Question 1.4. Write a function called print_kth_top_movie_year. It should take a single argument - the rank of the year (like 2, 3, or 5 in the above examples) as an integer - and should use the table movies_by_year. It should print out a message like the one above.

Note: Your function shouldn’t have a return statement.

def print_kth_top_movie_year(k):
    ...
    print(...)



# Example calls to your function:
print_kth_top_movie_year(2)
print_kth_top_movie_year(3)

grader.check("q14")

`print` is not the same as `return`¶

The print_kth_top_movie_year(k) function prints the total gross movie sales for the year that was provided! However, since we did not return any value in this function, we can not use it after we call it. Let’s look at an example of another function that prints a value but does not return it.

def print_number_five():
    print(5)

print_number_five()

However, if we try to use the output of print_number_five(), we see that the value 5 is printed but we get a TypeError when we try to add the number 2 to it!

print_number_five_output = print_number_five()
print_number_five_output + 2

It may seem that print_number_five() is returning a value, 5. In reality, it just displays the number 5 to you without giving you the actual value! If your function prints out a value without returning it and you try to use that value, you will run into errors, so be careful!

Think about how you might add a line of code to the print_number_five function (after print(5)) so that the code print_number_five_output + 5 would result in the value 10, rather than an error.

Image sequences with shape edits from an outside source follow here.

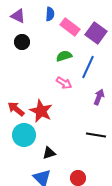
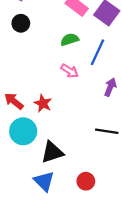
red star: (41, 111) -> (43, 103), size x0.7
black triangle: (49, 153) -> (52, 152), size x1.5

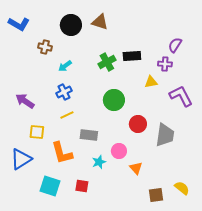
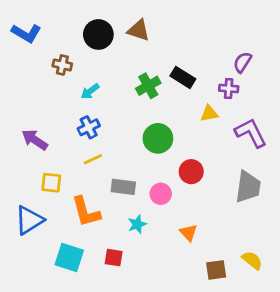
black rectangle: (132, 56) -> (183, 77), turned 36
gray trapezoid: (165, 135) -> (248, 187), moved
pink circle: (119, 151) -> (161, 194), moved

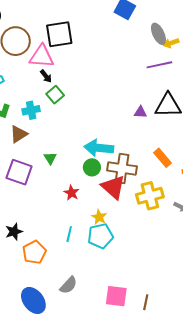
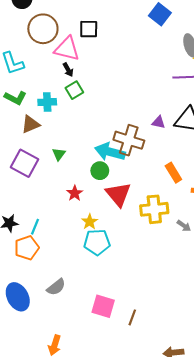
black square: (59, 34) -> (89, 29), size x0.7
brown cross: (122, 168) -> (129, 140), moved
yellow star: (99, 217) -> (90, 222), moved
cyan line: (69, 234) -> (35, 227), moved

2. Functions and CEO Incomes¶

In this question, we’ll look at the 2015 compensation of CEOs at the 100 largest companies in California. The data was compiled from a Los Angeles Times analysis, and ultimately came from filings mandated by the SEC from all publicly-traded companies. Two companies have two CEOs, so there are 101 CEOs in the dataset.

We’ve copied the raw data from the LA Times page into a file called raw_compensation.csv. (The page notes that all dollar amounts are in millions of dollars.)

raw_compensation = Table.read_table('raw_compensation.csv')
raw_compensation

We want to compute the average of the CEOs’ pay. Try running the cell below.

np.average(raw_compensation.column("Total Pay"))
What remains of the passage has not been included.